* _YOUR INSTRUCTIONS_: Where the string "indent" occurs in a line of the entries below, copy that line.

*** INPUT RECORDS Section Begins ***

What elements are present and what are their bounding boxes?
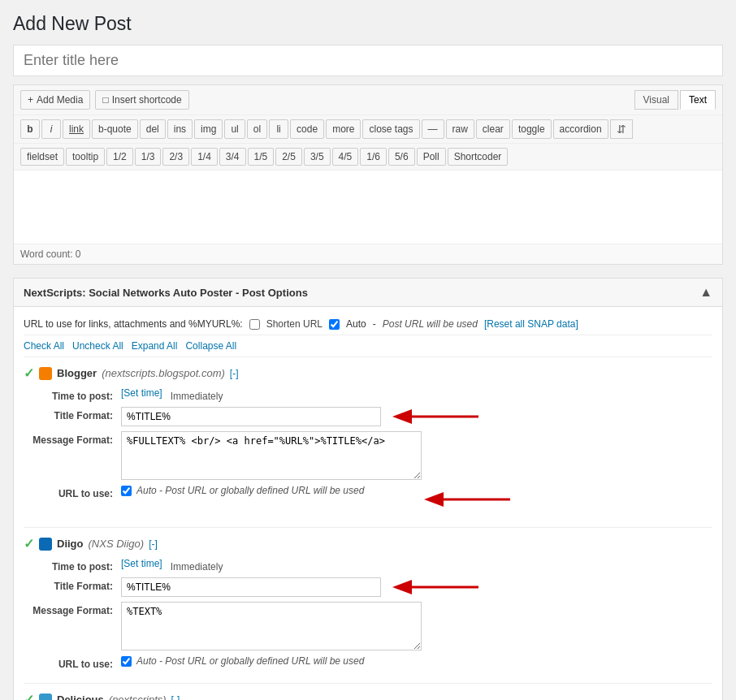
- shorten-url-label: Shorten URL: [266, 318, 323, 330]
- diigo-subtitle: (NXS Diigo): [89, 538, 145, 550]
- two-fifth-btn[interactable]: 2/5: [275, 148, 302, 166]
- snap-panel-header: NextScripts: Social Networks Auto Poster…: [14, 279, 722, 307]
- snap-collapse-btn[interactable]: ▲: [699, 285, 712, 300]
- auto-url-checkbox[interactable]: [329, 319, 340, 330]
- three-fifth-btn[interactable]: 3/5: [304, 148, 331, 166]
- media-icon: +: [28, 94, 33, 106]
- shortcoder-btn[interactable]: Shortcoder: [448, 148, 509, 166]
- quarter-btn[interactable]: 1/4: [191, 148, 218, 166]
- diigo-time-value: Immediately: [171, 558, 223, 573]
- word-count-label: Word count:: [20, 248, 72, 260]
- italic-btn[interactable]: i: [41, 119, 61, 139]
- diigo-title-input[interactable]: [121, 577, 381, 597]
- blogger-url-checkbox-row: Auto - Post URL or globally defined URL …: [121, 485, 364, 496]
- img-btn[interactable]: img: [194, 119, 223, 139]
- clear-btn[interactable]: clear: [476, 119, 510, 139]
- blogger-time-label: Time to post:: [24, 387, 113, 402]
- text-btn[interactable]: Text: [680, 90, 716, 110]
- diigo-url-label: URL to use:: [24, 655, 113, 670]
- blogger-message-row: Message Format: %FULLTEXT% <br/> <a href…: [24, 431, 712, 480]
- network-block-diigo: ✓ Diigo (NXS Diigo) [-] Time to post: [S…: [24, 528, 712, 684]
- toolbar-right: Visual Text: [634, 90, 716, 110]
- code-btn[interactable]: code: [290, 119, 324, 139]
- diigo-url-auto-checkbox[interactable]: [121, 656, 132, 667]
- word-count-bar: Word count: 0: [14, 244, 722, 264]
- collapse-all-link[interactable]: Collapse All: [185, 340, 236, 352]
- diigo-url-auto-label: Auto - Post URL or globally defined URL …: [136, 655, 364, 667]
- more-btn[interactable]: more: [326, 119, 361, 139]
- reset-snap-link[interactable]: [Reset all SNAP data]: [484, 318, 578, 330]
- insert-shortcode-button[interactable]: □ Insert shortcode: [95, 90, 188, 110]
- blogger-url-row: URL to use: Auto - Post URL or globally …: [24, 485, 712, 514]
- editor-content[interactable]: [14, 171, 722, 244]
- expand-all-link[interactable]: Expand All: [132, 340, 178, 352]
- snap-panel-title: NextScripts: Social Networks Auto Poster…: [24, 287, 308, 299]
- network-header-diigo: ✓ Diigo (NXS Diigo) [-]: [24, 536, 712, 551]
- del-btn[interactable]: del: [140, 119, 166, 139]
- close-tags-btn[interactable]: close tags: [362, 119, 419, 139]
- ins-btn[interactable]: ins: [167, 119, 193, 139]
- shortcode-icon: □: [102, 94, 108, 106]
- half-btn[interactable]: 1/2: [106, 148, 133, 166]
- add-media-label: Add Media: [37, 94, 83, 106]
- delicious-name: Delicious: [57, 694, 104, 700]
- ol-btn[interactable]: ol: [247, 119, 267, 139]
- blogger-set-time-link[interactable]: [Set time]: [121, 387, 162, 399]
- check-all-link[interactable]: Check All: [24, 340, 64, 352]
- diigo-toggle[interactable]: [-]: [149, 538, 158, 550]
- diigo-title-label: Title Format:: [24, 577, 113, 592]
- raw-btn[interactable]: raw: [446, 119, 474, 139]
- uncheck-all-link[interactable]: Uncheck All: [72, 340, 123, 352]
- diigo-title-row: Title Format:: [24, 577, 712, 597]
- link-btn[interactable]: link: [63, 119, 90, 139]
- fieldset-btn[interactable]: fieldset: [20, 148, 64, 166]
- one-sixth-btn[interactable]: 1/6: [360, 148, 387, 166]
- auto-url-label: Auto: [346, 318, 366, 330]
- diigo-message-row: Message Format: %TEXT%: [24, 602, 712, 650]
- three-quarters-btn[interactable]: 3/4: [219, 148, 246, 166]
- one-fifth-btn[interactable]: 1/5: [248, 148, 275, 166]
- shorten-url-checkbox[interactable]: [249, 319, 260, 330]
- blogger-url-auto-label: Auto - Post URL or globally defined URL …: [136, 485, 364, 496]
- blogger-title-row: Title Format:: [24, 407, 712, 426]
- snap-panel-content: URL to use for links, attachments and %M…: [14, 307, 722, 700]
- delicious-subtitle: (nextscripts): [109, 694, 167, 700]
- bquote-btn[interactable]: b-quote: [92, 119, 138, 139]
- diigo-icon: [39, 538, 52, 551]
- blogger-title-label: Title Format:: [24, 407, 113, 421]
- diigo-url-row: URL to use: Auto - Post URL or globally …: [24, 655, 712, 670]
- post-title-input[interactable]: [13, 45, 723, 76]
- four-fifth-btn[interactable]: 4/5: [332, 148, 359, 166]
- blogger-time-value: Immediately: [171, 387, 223, 402]
- third-btn[interactable]: 1/3: [135, 148, 162, 166]
- ul-btn[interactable]: ul: [224, 119, 245, 139]
- blogger-name: Blogger: [57, 367, 97, 379]
- diigo-message-input[interactable]: %TEXT%: [121, 602, 422, 650]
- bold-btn[interactable]: b: [20, 119, 40, 139]
- toolbar-left: + Add Media □ Insert shortcode: [20, 90, 189, 110]
- tooltip-btn[interactable]: tooltip: [66, 148, 105, 166]
- em-dash-btn[interactable]: —: [422, 119, 444, 139]
- accordion-btn[interactable]: accordion: [553, 119, 608, 139]
- blogger-url-auto-checkbox[interactable]: [121, 486, 132, 496]
- blogger-message-input[interactable]: %FULLTEXT% <br/> <a href="%URL%">%TITLE%…: [121, 431, 422, 480]
- diigo-set-time-link[interactable]: [Set time]: [121, 558, 162, 569]
- poll-btn[interactable]: Poll: [417, 148, 446, 166]
- li-btn[interactable]: li: [269, 119, 288, 139]
- diigo-time-label: Time to post:: [24, 558, 113, 573]
- blogger-toggle[interactable]: [-]: [230, 368, 239, 379]
- two-thirds-btn[interactable]: 2/3: [162, 148, 189, 166]
- fullscreen-btn[interactable]: ⇵: [610, 119, 633, 139]
- toggle-btn[interactable]: toggle: [512, 119, 552, 139]
- add-media-button[interactable]: + Add Media: [20, 90, 90, 110]
- blogger-time-row: Time to post: [Set time] Immediately: [24, 387, 712, 402]
- delicious-toggle[interactable]: [-]: [171, 694, 180, 701]
- network-block-blogger: ✓ Blogger (nextscripts.blogspot.com) [-]…: [24, 357, 712, 528]
- format-btns-row1: b i link b-quote del ins img ul ol li co…: [14, 115, 722, 144]
- visual-btn[interactable]: Visual: [634, 90, 678, 110]
- five-sixth-btn[interactable]: 5/6: [388, 148, 415, 166]
- blogger-title-input[interactable]: [121, 407, 381, 426]
- word-count-value: 0: [76, 248, 81, 260]
- insert-shortcode-label: Insert shortcode: [112, 94, 182, 106]
- diigo-title-arrow: [389, 573, 487, 602]
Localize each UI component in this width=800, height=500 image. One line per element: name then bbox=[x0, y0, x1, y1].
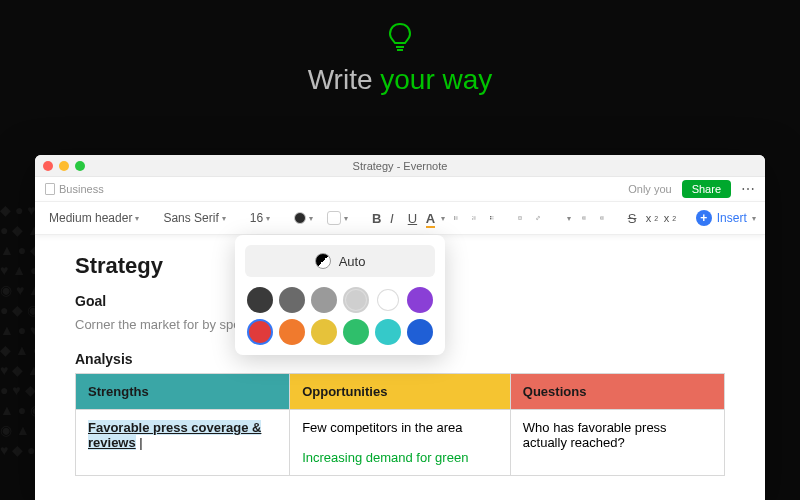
color-swatch-grid bbox=[245, 287, 435, 345]
font-color-swatch-icon bbox=[294, 212, 306, 224]
bullet-list-button[interactable] bbox=[448, 207, 464, 229]
outdent-button[interactable] bbox=[576, 207, 592, 229]
svg-text:3: 3 bbox=[472, 219, 473, 220]
color-swatch-mid-gray[interactable] bbox=[311, 287, 337, 313]
plus-icon: + bbox=[696, 210, 712, 226]
superscript-button[interactable]: x2 bbox=[640, 208, 656, 228]
svg-rect-16 bbox=[490, 218, 491, 219]
table-row: Favorable press coverage & reviews | Few… bbox=[76, 409, 725, 475]
color-auto-button[interactable]: Auto bbox=[245, 245, 435, 277]
color-swatch-yellow[interactable] bbox=[311, 319, 337, 345]
font-label: Sans Serif bbox=[163, 211, 218, 225]
opportunities-header[interactable]: Opportunities bbox=[290, 373, 511, 409]
color-picker-popover: Auto bbox=[235, 235, 445, 355]
app-window: Strategy - Evernote Business Only you Sh… bbox=[35, 155, 765, 500]
chevron-down-icon: ▾ bbox=[266, 214, 270, 223]
color-swatch-white[interactable] bbox=[375, 287, 401, 313]
maximize-window-button[interactable] bbox=[75, 161, 85, 171]
svg-point-2 bbox=[454, 217, 455, 218]
lightbulb-icon bbox=[387, 22, 413, 56]
window-title: Strategy - Evernote bbox=[35, 160, 765, 172]
note-header-bar: Business Only you Share ⋯ bbox=[35, 177, 765, 201]
font-size-label: 16 bbox=[250, 211, 263, 225]
heading-select[interactable]: Medium header ▾ bbox=[43, 207, 145, 229]
subscript-button[interactable]: x2 bbox=[658, 208, 674, 228]
hero-text-1: Write bbox=[308, 64, 381, 95]
insert-label: Insert bbox=[717, 211, 747, 225]
traffic-lights bbox=[43, 161, 85, 171]
hero-text-accent: your way bbox=[380, 64, 492, 95]
color-swatch-dark-gray[interactable] bbox=[247, 287, 273, 313]
strengths-link[interactable]: Favorable press coverage & reviews bbox=[88, 420, 261, 450]
color-swatch-red[interactable] bbox=[247, 319, 273, 345]
formatting-toolbar: Medium header ▾ Sans Serif ▾ 16 ▾ ▾ ▾ B … bbox=[35, 201, 765, 235]
share-button[interactable]: Share bbox=[682, 180, 731, 198]
notebook-name: Business bbox=[59, 183, 104, 195]
code-block-button[interactable] bbox=[512, 207, 528, 229]
insert-button[interactable]: + Insert ▾ bbox=[688, 206, 764, 230]
minimize-window-button[interactable] bbox=[59, 161, 69, 171]
chevron-down-icon: ▾ bbox=[309, 214, 313, 223]
numbered-list-button[interactable]: 123 bbox=[466, 207, 482, 229]
color-swatch-teal[interactable] bbox=[375, 319, 401, 345]
align-button[interactable]: ▾ bbox=[558, 207, 574, 229]
svg-rect-14 bbox=[490, 216, 491, 217]
bold-button[interactable]: B bbox=[366, 207, 382, 230]
heading-label: Medium header bbox=[49, 211, 132, 225]
close-window-button[interactable] bbox=[43, 161, 53, 171]
more-menu-icon[interactable]: ⋯ bbox=[741, 181, 755, 197]
strengths-cell[interactable]: Favorable press coverage & reviews | bbox=[76, 409, 290, 475]
opportunities-cell[interactable]: Few competitors in the area Increasing d… bbox=[290, 409, 511, 475]
opportunities-text-2: Increasing demand for green bbox=[302, 450, 468, 465]
checklist-button[interactable] bbox=[484, 207, 500, 229]
chevron-down-icon: ▾ bbox=[344, 214, 348, 223]
opportunities-text-1: Few competitors in the area bbox=[302, 420, 462, 435]
font-select[interactable]: Sans Serif ▾ bbox=[157, 207, 231, 229]
svg-text:2: 2 bbox=[472, 218, 473, 219]
strikethrough-button[interactable]: S bbox=[622, 207, 638, 230]
chevron-down-icon: ▾ bbox=[567, 214, 571, 223]
color-swatch-orange[interactable] bbox=[279, 319, 305, 345]
auto-color-icon bbox=[315, 253, 331, 269]
chevron-down-icon: ▾ bbox=[752, 214, 756, 223]
notebook-breadcrumb[interactable]: Business bbox=[45, 183, 104, 195]
color-swatch-gray[interactable] bbox=[279, 287, 305, 313]
text-cursor: | bbox=[139, 435, 142, 450]
analysis-table[interactable]: Strengths Opportunities Questions Favora… bbox=[75, 373, 725, 476]
hero-headline: Write your way bbox=[0, 64, 800, 96]
chevron-down-icon: ▾ bbox=[222, 214, 226, 223]
questions-header[interactable]: Questions bbox=[510, 373, 724, 409]
svg-point-6 bbox=[454, 219, 455, 220]
color-swatch-light-gray[interactable] bbox=[343, 287, 369, 313]
highlight-color-button[interactable]: ▾ bbox=[321, 207, 354, 229]
font-size-select[interactable]: 16 ▾ bbox=[244, 207, 276, 229]
auto-label: Auto bbox=[339, 254, 366, 269]
text-color-button[interactable]: A▾ bbox=[420, 207, 436, 230]
questions-text: Who has favorable press actually reached… bbox=[523, 420, 667, 450]
svg-point-4 bbox=[454, 218, 455, 219]
link-button[interactable] bbox=[530, 207, 546, 229]
window-titlebar: Strategy - Evernote bbox=[35, 155, 765, 177]
highlight-swatch-icon bbox=[327, 211, 341, 225]
indent-button[interactable] bbox=[594, 207, 610, 229]
notebook-icon bbox=[45, 183, 55, 195]
color-swatch-purple[interactable] bbox=[407, 287, 433, 313]
hero-section: Write your way bbox=[0, 0, 800, 96]
questions-cell[interactable]: Who has favorable press actually reached… bbox=[510, 409, 724, 475]
visibility-label: Only you bbox=[628, 183, 671, 195]
italic-button[interactable]: I bbox=[384, 207, 400, 230]
color-swatch-green[interactable] bbox=[343, 319, 369, 345]
chevron-down-icon: ▾ bbox=[135, 214, 139, 223]
svg-text:1: 1 bbox=[472, 216, 473, 217]
strengths-header[interactable]: Strengths bbox=[76, 373, 290, 409]
color-swatch-blue[interactable] bbox=[407, 319, 433, 345]
table-header-row: Strengths Opportunities Questions bbox=[76, 373, 725, 409]
chevron-down-icon: ▾ bbox=[441, 214, 445, 223]
font-color-button[interactable]: ▾ bbox=[288, 208, 319, 228]
underline-button[interactable]: U bbox=[402, 207, 418, 230]
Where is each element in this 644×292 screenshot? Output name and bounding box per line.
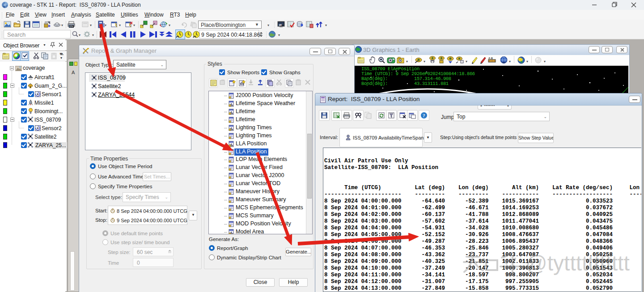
svg-text:A B: A B [488, 57, 493, 59]
svg-text:@tyttttttttttt: @tyttttttttttt [525, 251, 630, 275]
svg-text:?: ? [423, 113, 425, 118]
svg-text:STK: STK [69, 25, 73, 28]
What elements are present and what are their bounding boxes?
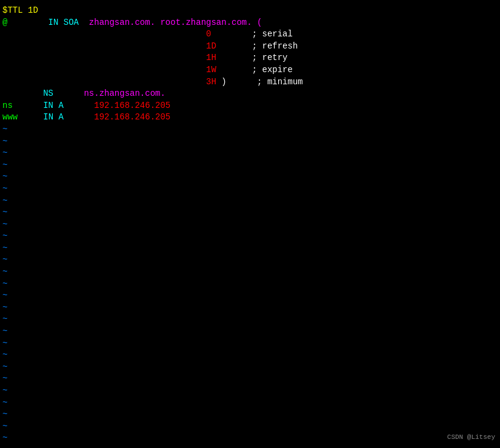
ns-line: NS ns.zhangsan.com. xyxy=(2,88,498,100)
expire-line: 1W ; expire xyxy=(2,64,498,76)
ns-a-line: ns IN A 192.168.246.205 xyxy=(2,100,498,112)
tilde-3: ~ xyxy=(2,147,498,159)
tilde-18: ~ xyxy=(2,326,498,338)
tilde-13: ~ xyxy=(2,266,498,278)
www-in-a: IN A xyxy=(18,112,94,124)
refresh-indent xyxy=(2,41,206,53)
tilde-22: ~ xyxy=(2,373,498,385)
tilde-10: ~ xyxy=(2,230,498,242)
tilde-14: ~ xyxy=(2,278,498,290)
watermark: CSDN @Litsey xyxy=(447,433,495,442)
tilde-9: ~ xyxy=(2,219,498,231)
serial-indent xyxy=(2,28,206,41)
www-ip: 192.168.246.205 xyxy=(94,112,170,124)
soa-at: @ xyxy=(2,17,7,29)
soa-in-soa: IN SOA xyxy=(7,17,88,29)
ns-ip: 192.168.246.205 xyxy=(94,100,170,112)
www-host: www xyxy=(2,112,18,124)
refresh-value: 1D xyxy=(206,41,216,53)
tilde-20: ~ xyxy=(2,349,498,361)
retry-indent xyxy=(2,52,206,64)
expire-comment: ; expire xyxy=(216,64,293,76)
ttl-line: $TTL 1D xyxy=(2,5,498,17)
serial-comment: ; serial xyxy=(211,28,292,41)
soa-domain: zhangsan.com. root.zhangsan.com. ( xyxy=(89,17,262,29)
tilde-23: ~ xyxy=(2,385,498,397)
tilde-28: ~ xyxy=(2,444,498,448)
tilde-19: ~ xyxy=(2,338,498,350)
tilde-17: ~ xyxy=(2,313,498,326)
refresh-comment: ; refresh xyxy=(216,41,298,53)
tilde-4: ~ xyxy=(2,159,498,172)
tilde-24: ~ xyxy=(2,397,498,409)
minimum-line: 3H ) ; minimum xyxy=(2,76,498,89)
ttl-text: $TTL 1D xyxy=(2,5,38,17)
ns-in-a: IN A xyxy=(13,100,94,112)
retry-value: 1H xyxy=(206,52,216,64)
terminal: $TTL 1D @ IN SOA zhangsan.com. root.zhan… xyxy=(0,0,500,448)
refresh-line: 1D ; refresh xyxy=(2,41,498,53)
retry-comment: ; retry xyxy=(216,52,288,64)
tilde-7: ~ xyxy=(2,195,498,207)
minimum-paren: ) ; minimum xyxy=(216,76,303,89)
www-a-line: www IN A 192.168.246.205 xyxy=(2,112,498,124)
tilde-27: ~ xyxy=(2,432,498,444)
retry-line: 1H ; retry xyxy=(2,52,498,64)
tilde-5: ~ xyxy=(2,171,498,183)
ns-host: ns xyxy=(2,100,13,112)
tilde-16: ~ xyxy=(2,302,498,314)
tilde-8: ~ xyxy=(2,207,498,219)
tilde-11: ~ xyxy=(2,242,498,255)
tilde-6: ~ xyxy=(2,183,498,195)
serial-line: 0 ; serial xyxy=(2,28,498,41)
tilde-12: ~ xyxy=(2,254,498,266)
tilde-15: ~ xyxy=(2,290,498,302)
minimum-value: 3H xyxy=(206,76,216,89)
serial-value: 0 xyxy=(206,28,211,41)
tilde-21: ~ xyxy=(2,361,498,373)
tilde-25: ~ xyxy=(2,409,498,421)
tilde-1: ~ xyxy=(2,124,498,136)
expire-indent xyxy=(2,64,206,76)
minimum-indent xyxy=(2,76,206,89)
ns-value: ns.zhangsan.com. xyxy=(84,88,165,100)
tilde-2: ~ xyxy=(2,136,498,148)
tilde-26: ~ xyxy=(2,421,498,433)
soa-line: @ IN SOA zhangsan.com. root.zhangsan.com… xyxy=(2,17,498,29)
expire-value: 1W xyxy=(206,64,216,76)
ns-indent-type: NS xyxy=(2,88,84,100)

*** INPUT RECORDS Section Ends ***

* _WRITTEN REPLY_:
indent-button[interactable] bbox=[594, 207, 610, 229]
refresh-indent xyxy=(2,41,206,53)
serial-indent xyxy=(2,28,206,41)
retry-indent xyxy=(2,52,206,64)
expire-indent xyxy=(2,64,206,76)
minimum-indent xyxy=(2,76,206,89)
ns-indent-type: NS xyxy=(2,88,84,100)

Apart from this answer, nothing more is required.